I enjoy poetry readings as much as the next English major, but I relish poetry lectures–so when I found out former National Endowment for the Arts Chairman Dana Gioia was going to talk about “Poetry as Enchantment” at the Library, I knew I had to be there. Gioia is the author of four poetry collections and three books of essays, including the ground-breaking Can Poetry Matter?: Essays on Poetry and American Culture. The nation’s top arts proponent from 2003 to 2008, he is currently the Judge Widney Professor of Poetry and Public Culture at the University of Southern California.
“Poetry speaks best when it recognizes its connection to its musical and ritual origins,” said Gioia in his lecture, to a packed audience in the Whittall Pavilion on October 14th. “Poetry began as an auditory art linked to religion, civic society, ritual and magic. It is our oldest form of literature, a primal form that flourished as an oral, performative art. . . . Verse was at the center of remembering, preserving and recreating the story of a tribe, a community, a nation.”
The lecture was advertised as being about the connection between poetry and music, and I was hoping that Gioia, a critic, poet, opera librettist and university professor, would talk about writing lyrics. But when he mentioned magic, I was really surprised. By way of example he recited “The Tyger” by William Blake and noted it is the most widely-anthologized poem (Gioia has edited 12 anthologies). But, he said, “No one has adequately explained what that poem is about . . . it is a tune, a song, a magic spell of audible sounds that wakes up feelings and emotions.” He added that it creates “a rush, an enlargement of our senses, an enlargement of our understanding.”
I have always been fascinated with how the sounds of words can evoke feelings apart from their overt meanings. In college I tried to pinpoint this elusive technique in Middle English lyric poetry, and I continue to collect passages that I think do the trick.

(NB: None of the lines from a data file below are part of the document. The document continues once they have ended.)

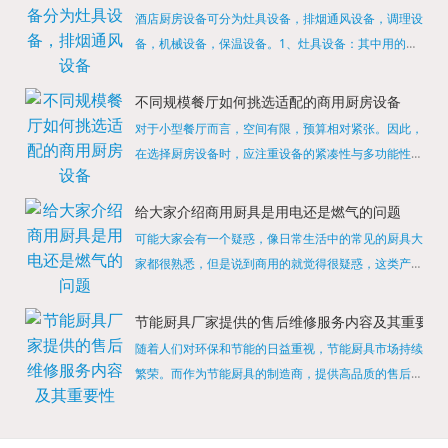
酒店厨房设备可分为灶具设备，排烟通风设备，调理设
备，机械设备，保温设备。1、灶具设备：其中用的较
多的就是燃气，电热等，所以灶具设备肯定是一定不可
缺少的，经过相关检测证明的合格设备才能进行使用，
不同规模餐厅如何挑选适配的商用厨房设备
现如今，...
对于小型餐厅而言，空间有限，预算相对紧张。因此，
在选择厨房设备时，应注重设备的紧凑性与多功能性。
例如，可以选择集烤箱、蒸箱、微波炉于一体的多功能
烹饪设备，既能节省空间，又能满足多样化的烹饪需
给大家介绍商用厨具是用电还是燃气的问题
求。同时，...
可能大家会有一个疑惑，像日常生活中的常见的厨具大
家都很熟悉，但是说到商用的就觉得很疑惑，这类产品
为什么叫商用厨具？难道家里的是家用的，像那些大酒
店用的就是商用的吗?还真别说，真被大家猜对了，这
节能厨具厂家提供的售后维修服务内容及其重要性
类产品就...
随着人们对环保和节能的日益重视，节能厨具市场持续
繁荣。而作为节能厨具的制造商，提供高品质的售后维
修服务是提升品牌形象和客户满意度的重要一环。提供
产品安装服务是售后维修的基础。对于新购买的节能厨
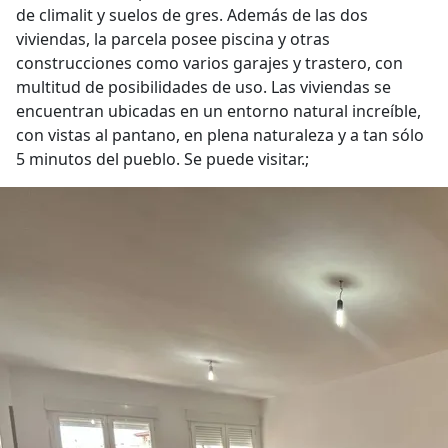
de climalit y suelos de gres. Además de las dos
viviendas, la parcela posee piscina y otras
construcciones como varios garajes y trastero, con
multitud de posibilidades de uso. Las viviendas se
encuentran ubicadas en un entorno natural increíble,
con vistas al pantano, en plena naturaleza y a tan sólo
5 minutos del pueblo. Se puede visitar.;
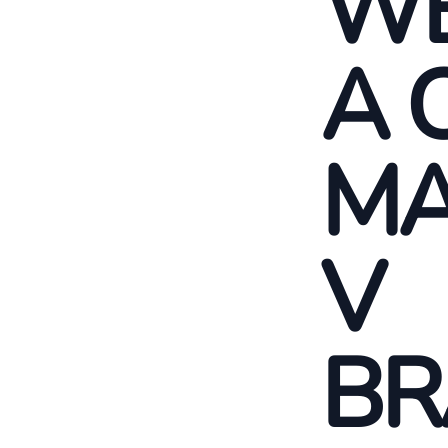
WE
A 
MA
V
BR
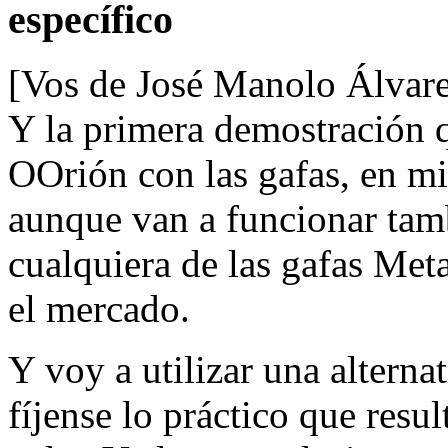
específico
[Vos de José Manolo Álvar
Y la primera demostración q
OOrión con las gafas, en m
aunque van a funcionar ta
cualquiera de las gafas Meta
el mercado.
Y voy a utilizar una alternat
fíjense lo práctico que resu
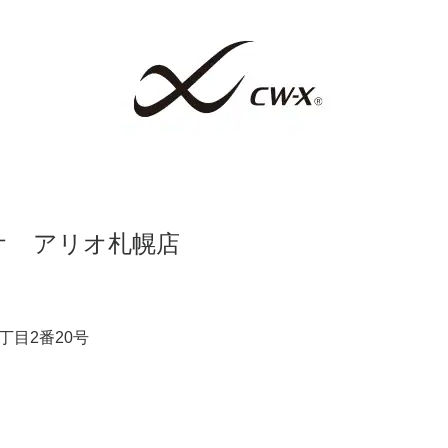
オ アリオ札幌店
丁目2番20号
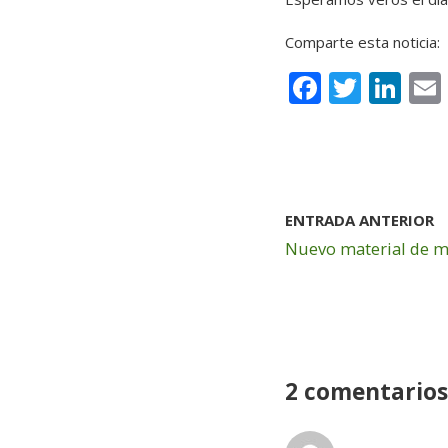
Comparte esta noticia:
F
T
Li
a
w
n
c
it
k
e
te
e
b
r
dI
ENTRADA ANTERIOR
o
n
Nuevo material de 
o
k
2 comentarios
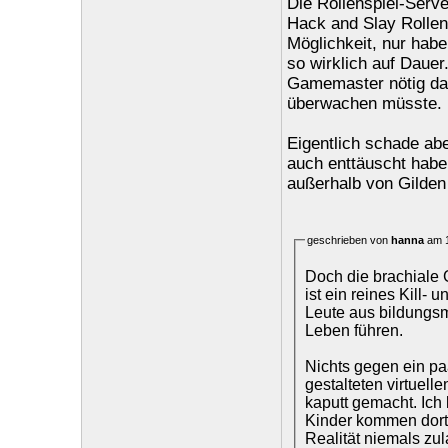
Die Rollenspiel-Serv
Hack and Slay Rollen
Möglichkeit, nur habe
so wirklich auf Dauer
Gamemaster nötig da
überwachen müsste.
Eigentlich schade ab
auch enttäuscht habe
außerhalb von Gilden 
geschrieben von
hanna
am 1
Doch die brachiale 
ist ein reines Kill-
Leute aus bildungsm
Leben führen.
Nichts gegen ein p
gestalteten virtuell
kaputt gemacht. Ich 
Kinder kommen dort
Realität niemals zu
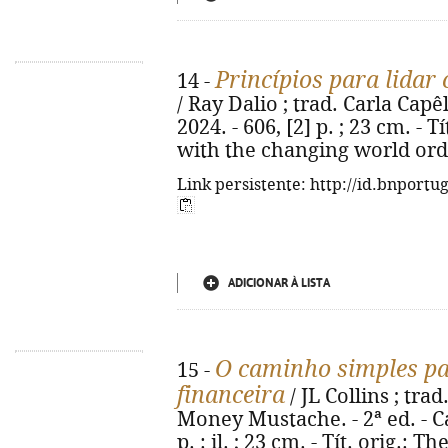
Princípios para lida
14 -
/ Ray Dalio ; trad. Carla Capêl
2024. - 606, [2] p. ; 23 cm. - T
with the changing world orde
Link persistente: http://id.bnportu
ADICIONAR À LISTA
O caminho simples pa
15 -
financeira
/ JL Collins ; trad
Money Mustache. - 2ª ed. - Car
p. : il. ; 23 cm. - Tít. orig.: 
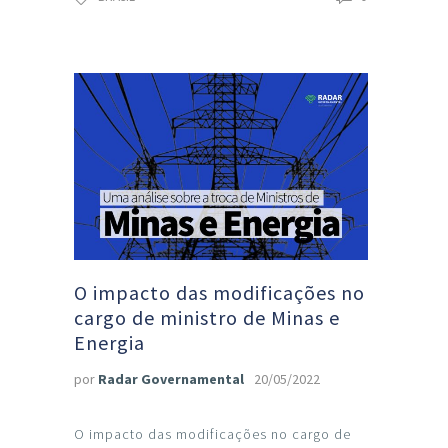
O impacto das modificações no
cargo de ministro de Minas e
Energia
por
Radar Governamental
20/05/2022
O impacto das modificações no cargo de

The lecture took a different direction when Gioia asked, “If the art is a secular magic, then why is poetry so unpopular in Europe and North America?” Gioia, who brought the Poetry Out Loud recitation contest to schools throughout the nation, followed by saying the way poetry has been taught may be part of the problem. “Students liked poetry once we took it off the page,” he said. In the 19th century, poetry was used as a mnemonic to teach grammar, elocution, rhetoric and history, “or it was memorized as a punishment for wayward boys. Even though it was taught badly, it was immensely popular.”
In the early 20th century, Gioia said the New Critics changed the way poetry was taught. “They studied it as visual, conceptual, textual analysis without any other approaches to the art.” Students had a limited personal experience with poetry because they were not asked to recite or perform it as they were in the previous century. “The new methods became remote from the holistic, musical, magical experience of poetry itself.”
Almost as if to prove his point, Gioia sprinkled his lecture with some of his own poems and some by other poets, and the mostly older audience seemed to settle in and enjoy it each time. My own favorite form of entertainment is when someone reads aloud to me–I consider it a highly nurturing act. Gioia said that cognitive science has proven that humans are hard-wired to respond to it. “The sounds poetry creates are like the songs of birds or the dances of bees.”
“Teachers, writers and librarians need to remember that there are emotional and intuitive elements in the art,” he said. “We need to augment the methodology with magic and pass that fire on to the future.”